Survey participants have opposing viewpoints on the four-day workweek. One major international corporation took the opposite approach to worker scheduling.
In 2019, Microsoft Japan implemented a four-day workweek as part of a pilot program. The company noticed a nearly 40% increase in productivity as a result of the shortened workweek. The program was such a success that Microsoft Japan made it permanent.
Benefits of the Four-Day Workweek

Since the global health crisis, employers have prioritized work-life balance. A shorter workweek with a three-day weekend is generally thought to lead to greater worker satisfaction.

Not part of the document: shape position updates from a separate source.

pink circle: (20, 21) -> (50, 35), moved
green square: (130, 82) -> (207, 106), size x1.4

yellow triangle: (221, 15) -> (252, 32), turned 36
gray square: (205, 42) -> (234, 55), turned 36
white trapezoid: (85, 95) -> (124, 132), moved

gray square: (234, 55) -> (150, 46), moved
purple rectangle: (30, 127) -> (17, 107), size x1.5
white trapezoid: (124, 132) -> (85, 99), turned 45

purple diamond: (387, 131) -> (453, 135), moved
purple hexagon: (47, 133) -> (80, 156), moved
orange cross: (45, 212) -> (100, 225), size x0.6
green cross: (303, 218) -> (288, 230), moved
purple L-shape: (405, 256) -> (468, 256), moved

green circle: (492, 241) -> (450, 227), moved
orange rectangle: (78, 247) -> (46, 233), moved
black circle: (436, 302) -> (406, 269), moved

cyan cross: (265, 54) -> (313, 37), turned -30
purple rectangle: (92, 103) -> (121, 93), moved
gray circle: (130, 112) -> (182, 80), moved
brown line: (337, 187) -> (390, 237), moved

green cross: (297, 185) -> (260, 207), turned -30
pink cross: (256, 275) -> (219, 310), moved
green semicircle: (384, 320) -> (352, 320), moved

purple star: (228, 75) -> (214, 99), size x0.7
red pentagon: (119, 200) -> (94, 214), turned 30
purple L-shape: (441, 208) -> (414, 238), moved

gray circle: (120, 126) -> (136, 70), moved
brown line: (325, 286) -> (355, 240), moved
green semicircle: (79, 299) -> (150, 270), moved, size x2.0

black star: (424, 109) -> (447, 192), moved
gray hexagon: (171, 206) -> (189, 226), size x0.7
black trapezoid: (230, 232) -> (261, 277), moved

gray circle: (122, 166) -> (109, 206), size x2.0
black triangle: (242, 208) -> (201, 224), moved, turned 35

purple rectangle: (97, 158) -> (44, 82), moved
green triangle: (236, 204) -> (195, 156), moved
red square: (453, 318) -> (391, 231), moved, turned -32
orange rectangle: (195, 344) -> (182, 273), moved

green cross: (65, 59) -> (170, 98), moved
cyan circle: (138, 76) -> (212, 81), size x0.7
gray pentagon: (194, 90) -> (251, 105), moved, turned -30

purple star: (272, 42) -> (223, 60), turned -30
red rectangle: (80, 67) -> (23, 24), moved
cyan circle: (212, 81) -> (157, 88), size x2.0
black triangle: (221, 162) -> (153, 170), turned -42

81% of employers believe work-life balance would increase, with 80% saying employee morale and mental health would improve. 69% predict an improvement in worker retention would occur, along with 67% expecting an increase in productivity and 66% anticipating worker burnout. Less than half (49%) feel revenue would increase.
The Extended Outlook

Some employers may view a six-day workweek as beneficial to their company’s bottom line, but it’s a shortsighted decision that could backfire on them with the loss of workers and difficulty hiring new staff. Organizations globally are slowly but steadily embracing shortened workweeks, and workers are responding positively.
In 2023, a police department in Colorado transitioned to a four-day workweek with no changes in pay or benefits, and staffing levels remained unchanged. The six-day workweek may remain an outlier, while schedules prioritizing a work-life balance and employee satisfaction over productivity may upend the five-day workweek.